We are experiencing extremely degraded performance on build slaves when running builds using the Kubernetes plugin when multiple build jobs run at the same time. The degraded performance seems to be related to high IO on the disk / volume being mounted to slave pods when more than one slave pod runs on the same host. As there does not seem to be a way to configure such that we can specify that each slave pod runs on a different host node, we typically end up with multiple slave pods running on the same host node and since each pod mounts the same device (either a volume on the host, or persistent volume) we end up with extreme performance degradation (jobs that usually take minutes taking hours) because of the high i/o on the backend storage. It would be nice to allow for persistent volume claims to be configured such that each slave pod would dynamically provision its own persistent volume–which is what typically happens in kubernetes itself. Otherwise a mechanism to configure such that each pod could have its own storage or to configure affinity / anti-affinity for slave pods so on a single slave would run per node, would help us past this issue.

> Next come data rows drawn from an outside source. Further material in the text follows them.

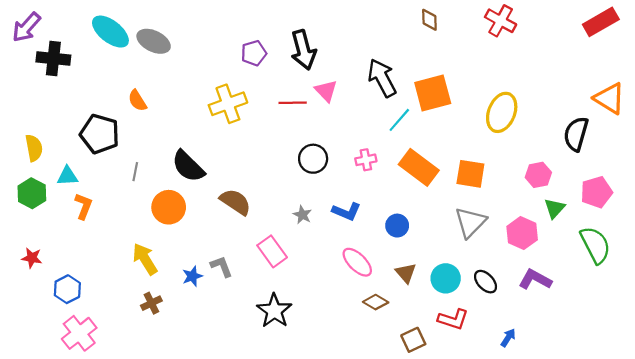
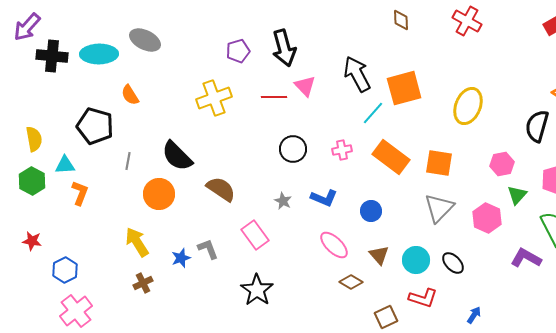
cyan ellipse: (110, 32) -> (99, 54), moved, turned -39
purple L-shape: (535, 279) -> (526, 258), moved

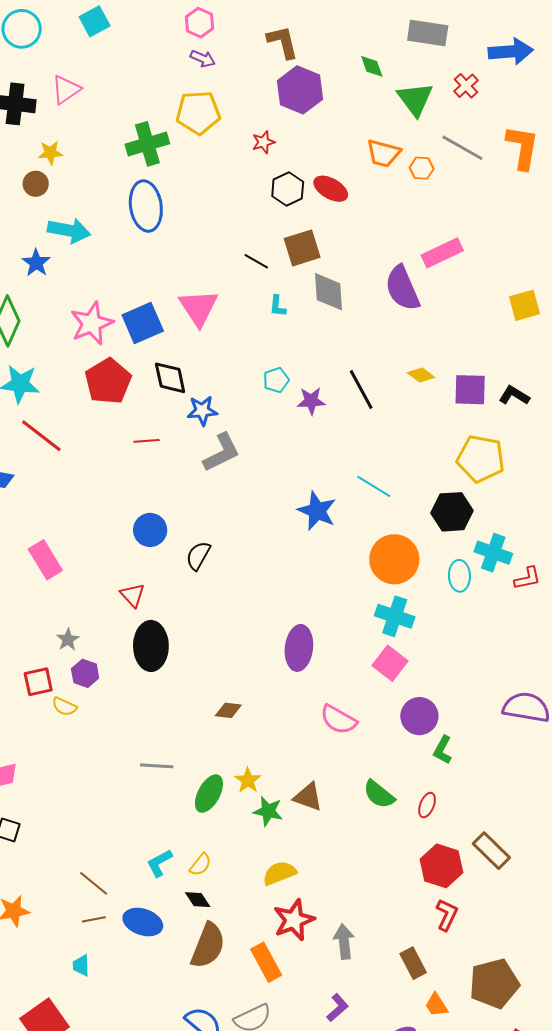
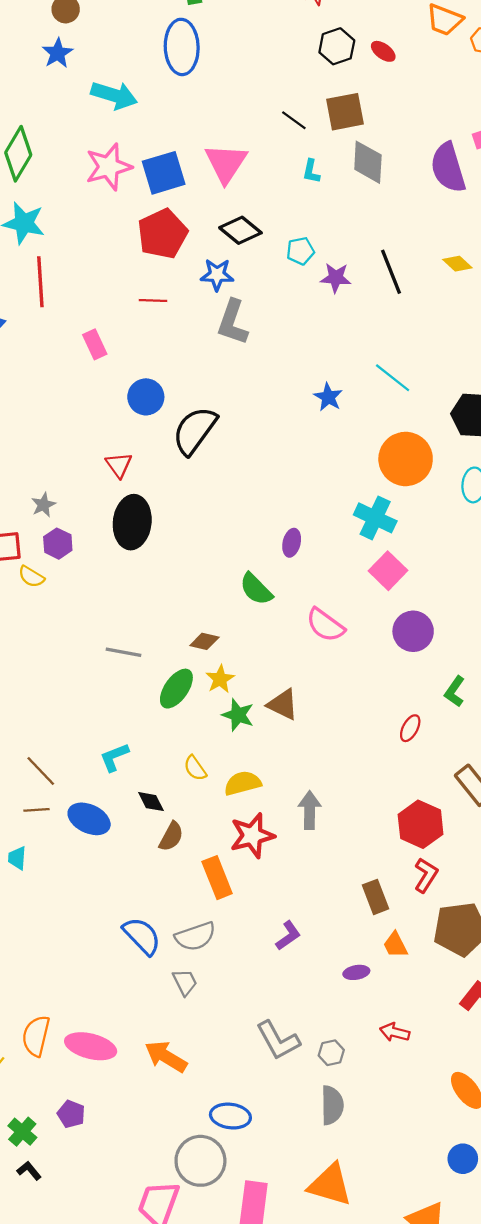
red ellipse: (331, 189) -> (383, 51), size x0.7
cyan arrow: (69, 231) -> (114, 95), moved
blue star: (36, 263) -> (58, 53), moved
black diamond: (170, 378) -> (240, 230), moved, turned -45
red pentagon: (108, 381) -> (162, 234), moved
red line: (41, 436) -> (40, 282), turned 42
gray L-shape: (222, 452) -> (233, 322), turned 129
blue star: (317, 511) -> (328, 397), size x0.7
black semicircle: (198, 556) -> (195, 431), size x1.6
pink rectangle: (45, 560) -> (95, 344), moved, size x0.7
cyan cross: (395, 616) -> (375, 518), moved
purple ellipse: (299, 648) -> (292, 543), size x0.6
brown diamond: (228, 710) -> (204, 641), moved
green L-shape: (443, 750) -> (455, 691), moved
green semicircle: (379, 794) -> (256, 589), moved
yellow semicircle: (200, 865) -> (195, 768), moved, turned 100
red hexagon: (441, 866) -> (421, 824), moved
red L-shape: (447, 915) -> (426, 875), moved
gray arrow: (344, 942) -> (310, 810), moved
brown semicircle: (208, 946) -> (171, 837), moved, size x0.6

In addition for verbosity I have tried to configure several unique pod templates mapped to unique storage via unique persistent volume claims (i.e. worker1, worker2, worker3 mapped to worker1-volume-claim, worker2-volume-claim, worker3-volume-claim), but this configuration does not seem to work as expected. It seems the worker2 and worker3 pod templates are never used to generate slave pods–even though I have configured such that each pod template should only generate one slave node. When more than one job is run the job with either queue and wait for worker1 to finish a build or will generate a second slave based on the template for worker1–and as a result we have the previous performance issue because both pods are mounted to the same storage.
This issue is really impacting our ability to run multiple build jobs at the same time.